The tailoring + video-coaching group participants improved their physical activity 27 minutes per week (unadjusted) more in comparison with the tailoring-only group; however, no significant between-group differences were found. The availability of human support may have improved the overall physical activity of the tailoring + video-coaching group. Participants who needed to discuss their computer-tailored advice were able to. Limited studies have compared the effectiveness of coaching in addition to computer-tailored advice. Van Hoye et al [52] compared physical activity self-monitoring with and without additional face-to-face coaching sessions. They found that the coaching group had significantly greater physical activity improvements than the self-monitoring only group. An earlier study tested the effectiveness of email coaching in addition to a basic Web-based weight loss intervention [53]. The email-coaching group had significantly greater weight loss outcomes than the Web-based intervention only group. However, the effectiveness of coaching found in these studies may be due to the minimal nature of the comparison interventions (generic physical activity information + self-monitoring). The physical activity advice given in our study was highly tailored to participants’ physical activity behavior, demographics, and psychosocial correlates of physical activity. This feedback might be enough to optimize physical activity outcomes (as demonstrated by a 172 minutes/week increase in physical activity in this group). The lack of significant differences between the intervention groups could also be due to low adherence to the coaching sessions, which may have reduced the effectiveness of the intervention in the tailoring + video-coaching group. The detailed computer-tailored advice may have discouraged participants to adhere to their coaching sessions as they were satisfied with the computer-tailored advice. Core intervention content may need to be delivered in the coaching sessions to promote higher adherence. Therefore, more research is needed to determine whether Web-based coaching is more effective than stand-alone computer-tailored advice.

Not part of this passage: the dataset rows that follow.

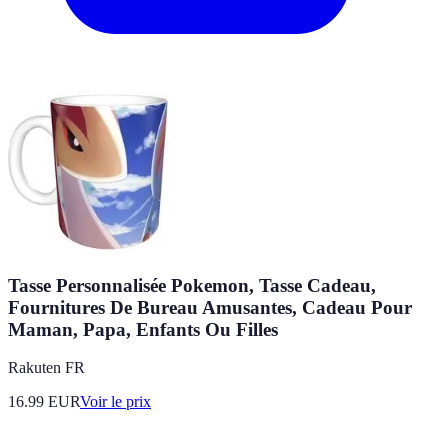
Tasse Personnalisée Pokemon, Tasse Cadeau,
Fournitures De Bureau Amusantes, Cadeau Pour
Maman, Papa, Enfants Ou Filles
Rakuten FR
16.99
EUR
Voir le prix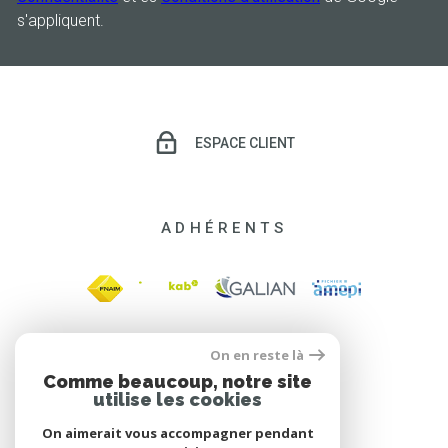
s'appliquent.
ESPACE CLIENT
ADHÉRENTS
On en reste là
Comme beaucoup, notre site
utilise les cookies
On aimerait vous accompagner pendant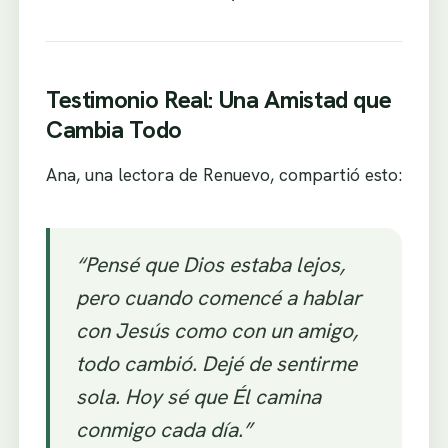
Testimonio Real: Una Amistad que
Cambia Todo
Ana, una lectora de Renuevo, compartió esto:
“Pensé que Dios estaba lejos,
pero cuando comencé a hablar
con Jesús como con un amigo,
todo cambió. Dejé de sentirme
sola. Hoy sé que Él camina
conmigo cada día.”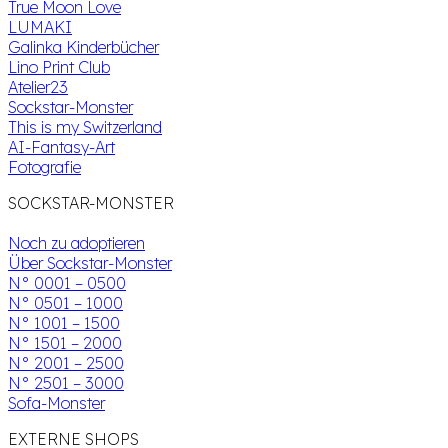
True Moon Love
LUMAKI
Galinka Kinderbücher
Lino Print Club
Atelier23
Sockstar-Monster
This is my Switzerland
AI-Fantasy-Art
Fotografie
SOCKSTAR-MONSTER
Noch zu adoptieren
Über Sockstar-Monster
N° 0001 – 0500
N° 0501 – 1000
N° 1001 – 1500
N° 1501 – 2000
N° 2001 – 2500
N° 2501 – 3000
Sofa-Monster
EXTERNE SHOPS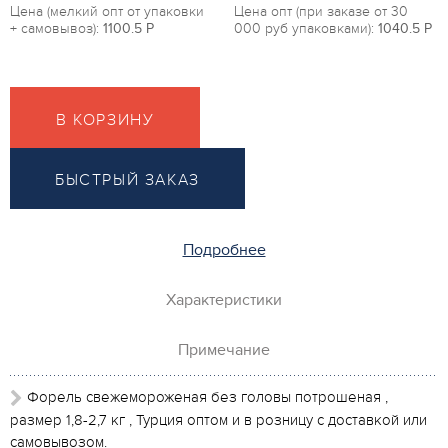
Цена (мелкий опт от упаковки
Цена опт (при заказе от 30
+ самовывоз):
1100.5
P
000 руб упаковками):
1040.5
P
В КОРЗИНУ
БЫСТРЫЙ ЗАКАЗ
Подробнее
Характеристики
Примечание
Форель свежемороженая без головы потрошеная ,
размер 1,8-2,7 кг , Турция оптом и в розницу с доставкой или
самовывозом.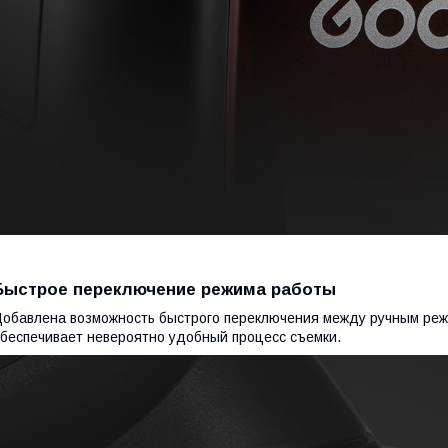
Быстрое переключение режима работы
обавлена возможность быстрого переключения между ручным режи
беспечивает невероятно удобный процесс съемки.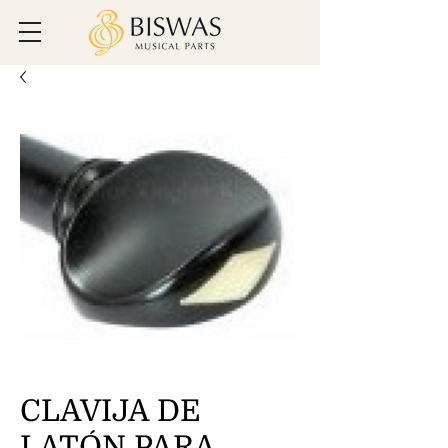
CLAVIJA DE
LATÓN PARA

The physical activity levels in the tailoring + video-coaching and tailoring-only groups were maintained at 6 months. There were, however, no significant between-group differences in physical activity changes from baseline to 6 months. This was due to the control group participants increasing their activity from 9 weeks to 6 months after the intervention. The absence of between-group physical activity changes at 6 months after the intervention is not uncommon in physical activity interventions; however, it is usually due to the intervention group’s decline in physical activity rather than a physical activity increase in the control group [54].

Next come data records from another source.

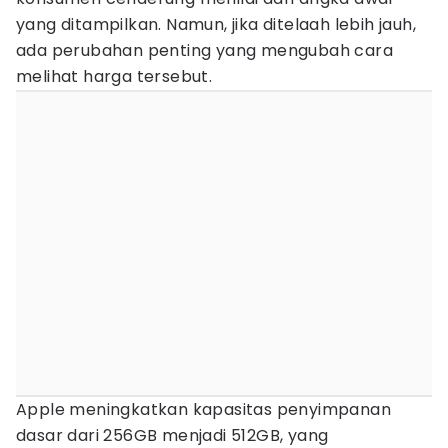
yang ditampilkan. Namun, jika ditelaah lebih jauh,
ada perubahan penting yang mengubah cara
melihat harga tersebut.
Apple meningkatkan kapasitas penyimpanan
dasar dari 256GB menjadi 512GB, yang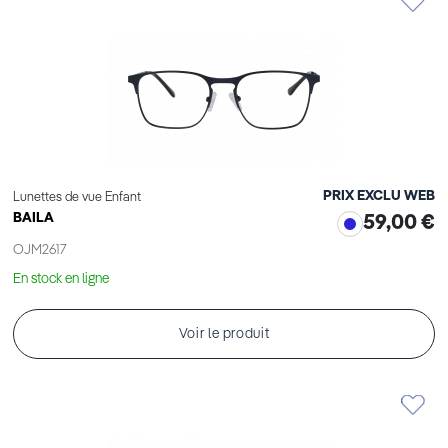
PRIX EXCLU WEB
Lunettes de vue Enfant
BAILA
59,00 €
OJM2617
En stock en ligne
Voir le produit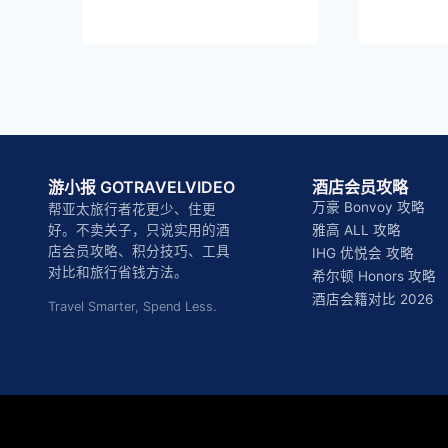
游小报 GOTRAVELVIDEO
酒店会员攻略
万豪 Bonvoy 攻略
帮亚太旅行者花更少、住更
好。不卖关子，只说实用的酒
雅高 ALL 攻略
店会员攻略、积分技巧、工具
IHG 优悦会 攻略
对比和旅行省钱方法。
希尔顿 Honors 攻略
酒店会籍对比 2026
Travel Smarter, Spend Less.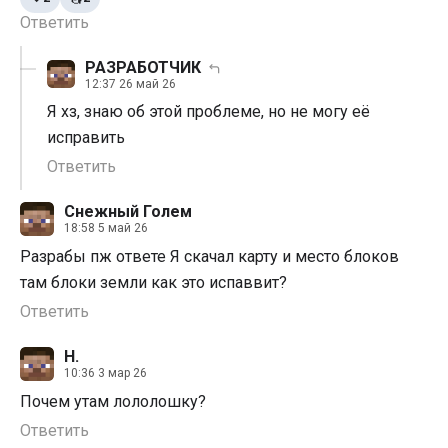
Ответить
РАЗРАБОТЧИК
12:37 26 май 26
Я хз, знаю об этой проблеме, но не могу её
исправить
Ответить
Снежный Голем
18:58 5 май 26
Разрабы пж ответе Я скачал карту и место блоков
там блоки земли как это испаввит?
Ответить
Н.
10:36 3 мар 26
Почем утам лололошку?
Ответить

There were no differences the physical health component of quality of life over time for any of the groups. This may be due to the sample not being large enough to detect subtle improvements or the overall high level of physical activity and physical health in the sample at baseline. Although previous studies have established a positive association between physical activity and quality of life [55], the effect of increased physical activity on quality of life is mainly seen in clinical samples that have a lower quality of life at baseline [56]. The significant reduction in quality of life in relation to mental health in the tailoring-only group from baseline to postintervention in comparison was unexpected, as this group’s participants did increase their physical activity at a clinically significant level and previous studies have associated this with an increase in quality of life [55].


Limitations of the research include self-reported physical activity, which may be subject to social desirability bias. Participants and researchers were not blinded to group assignment, which may have biased results. The sample was predominantly female, white, and educated. Therefore, the results may not be generalizable to males, other cultures, and low socioeconomic groups. A high percentage of the sample was not in paid employment when compared with the Australian population data (43% vs 33%) [57]. This may be due to the high percentage of females and the older age of the participants. It could also be due to the people not in paid employment having more time to participate. Therefore, the results may not be generalizable to people in paid employment.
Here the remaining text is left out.